I thought of that as I was posting, that you might be going for a different look, but no I haven't done that. I've only used them on new pieces that were meant to look new. I've refinished some old stuff, but nothing with appliques. It would give it that older, refinished look if it was a little darker around the edges. If I was distressing the piece, I would attach the piece and then stain it like you suggested I guess.


----------



## TCCcabinetmaker (Dec 14, 2011)

Do NOT stain behind the aplique, generally speaking stain will block almost all glues from bonding the woods together, unless you use something like the spray adhesives, which actually work. But I also used headless pins from my 21 guage headless pin gun to hold them in place.

I've actually used this same applique, but on a 9 foot tall linnen cabinet in a bathroom, But I sprayed the cabinet itself white, and the applique clear. (lacquer of course, my favorite finish). I'd post a picture, but there's no way to get the whole thing in one shot.

As for staining. Hmmm I'd recomend you play with some cabot stains and see how you like them. I have all but stopped using minwax, because it can be more problematic, especially in situations where you need to not have darker lines. If you do get a darker line with the cabot, apply a little more stain, and wipe away.


----------



## HorizontalMike (Jun 3, 2010)

Thinking aloud here… I am wondering if I can:

1. Pin (got an 18g finisher only) and glue the applique in place
2. Stain everything once glue is dry. I have a "history" with this Minwax Golden Oak Stain and have other pieces in my home of same color/finish.
3. Use compressed air hose to blow excess stain away from cracks & crevices in/around the applique when applying the stain.

My thoughts are that this might minimize "some" of the over-darkening. The edges of the applique will probably darken quite a bit because the applique itself is a ply-structure (though I did NOT know this when ordering). I am not necessarily opposed to having the applique a bit darker than the piece (as mentioned above) but would like to be semi-in-control when/if this happens.

RE: Spray adhesives-I actually have used these in the past, but only related to the mounting of photographs. I can see how that might be an easy way around some of the problems of using these appliques. All I know is that spray adhesives are unforgiving of even the slightest misplacement. I guess you could first use a couple/three sewing pins pushed into the wood (not through the applique) to create a support/shelf/guide to aid in correct placement and then pull them once the applique is in place.


----------



## richgreer (Dec 25, 2009)

I recommend pinning the appliques, but not with an 18g (which is actually a brad nailer). You need a 23g. If you don't have one, maybe you could borrow one. Those pins are very small and very hard to see, especially if you "hide" them in the creases of the applique.

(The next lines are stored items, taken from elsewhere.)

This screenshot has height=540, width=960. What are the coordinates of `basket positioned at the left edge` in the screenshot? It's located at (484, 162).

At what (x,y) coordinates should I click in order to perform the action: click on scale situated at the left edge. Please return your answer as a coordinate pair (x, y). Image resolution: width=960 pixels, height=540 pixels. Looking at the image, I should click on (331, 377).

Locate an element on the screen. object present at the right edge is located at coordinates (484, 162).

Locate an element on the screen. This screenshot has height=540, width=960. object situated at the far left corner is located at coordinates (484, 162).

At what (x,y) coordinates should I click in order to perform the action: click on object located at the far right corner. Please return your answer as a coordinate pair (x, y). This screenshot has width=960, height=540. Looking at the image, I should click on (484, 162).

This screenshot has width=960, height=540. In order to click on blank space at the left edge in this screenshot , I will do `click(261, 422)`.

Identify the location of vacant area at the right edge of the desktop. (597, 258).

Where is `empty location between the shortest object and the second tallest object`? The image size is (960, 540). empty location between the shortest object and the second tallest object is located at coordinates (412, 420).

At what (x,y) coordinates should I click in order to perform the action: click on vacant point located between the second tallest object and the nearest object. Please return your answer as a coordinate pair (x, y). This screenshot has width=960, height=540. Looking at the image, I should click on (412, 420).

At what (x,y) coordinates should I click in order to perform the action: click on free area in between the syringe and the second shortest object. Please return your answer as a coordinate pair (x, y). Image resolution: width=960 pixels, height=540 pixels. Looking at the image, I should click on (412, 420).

I find gluing these things to be problematic. If you get any squeeze out it will be hard to clean up and the glue could cause a problem with the stain. It's also a little difficult to clamp things like this.

Another option is to both glue and pin, but only use a little glue and stay away from the edges (i.e. avoid squeeze out). With this method you would get a slightly stronger connection and/or you would be able to get by with fewer pins.

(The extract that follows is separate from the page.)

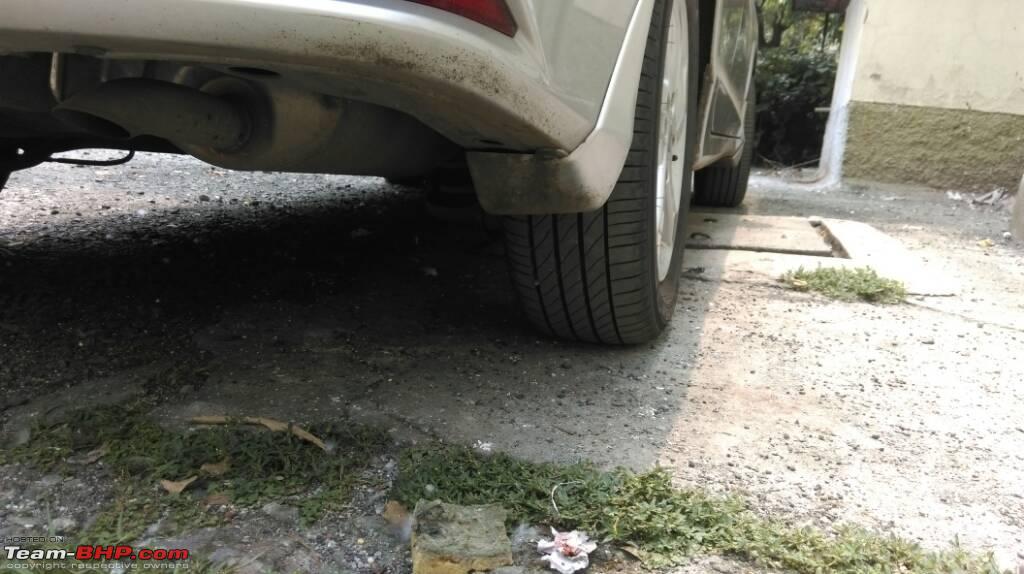 What are the coordinates of `wall` in the screenshot? It's located at (932, 107).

With just pins, you can stain and finished before attaching. With the second approach you should attach first.


----------



## HorizontalMike (Jun 3, 2010)

I think I might be able to find a 23g to borrow to do the pinning. It would be easy enough to take the piece over to my friend's shop for this quick task.

Still wondering if anyone has ever used compressed air to remove excess stain in cracks? And/or does that work?


----------



## TCCcabinetmaker (Dec 14, 2011)

HF carries them for like 25-35 dolllars, and while I'd rarely recomend their tools, the one I got has held up for about 2 years now, with probably considerably more use than a hobyist would put on it. Just a thought.


----------



## DaleM (Feb 18, 2009)

Mike, with a stain that is a little thinner you might get by with the compressed air, but you mentioned that you have used the Minwax Golden Oak before so you know that stuff is like molasses. The older version was a little thinner, but the VOC compliant version goes on thicker and is harder to wipe off. I use it a lot on oak and it can be a real chore to rub in and wipe off. I have never tried to move it around on the surface with compressed air, but I don't think it can be done easily.


----------



## WrathOfSocrus (Sep 8, 2011)

I have had much better luck thinning out Minwax stain with mineral spirits and doing multiple coats as needed. This gives me much better control over the final color and has worked well when refinishing pieces that have routed edges or crevices. I would imagine using a thinner stain for the applique would help reduce any contrast from the low spots to the high spots. Using compressed air would be messy yet effective at removing excess stain from crevices. Perhaps a few extra foam brushes either dry or wet with mineral spirits would work without making a huge mess.

I used to completely dread finish work until I learned to thin out stain and make wipe on poly. Spray on acrylic has also made me less dreadful of finishing a piece where I wanted the grain to show through. That and my cheap HF spray guns are all their is to my finishing repertoire since I'm not terribly experienced at 'fine' woodworking. Hopefully that gives you some ideas. Good luck!


----------



## HorizontalMike (Jun 3, 2010)

I don't want to show my age but the older pieces I mentioned, I refinished ~30+yr ago so thinning may be a real possibility to control things. I did not realize that much change had taken place. Good to know info. Sounds more my style/desire in finishing. Thanks.


----------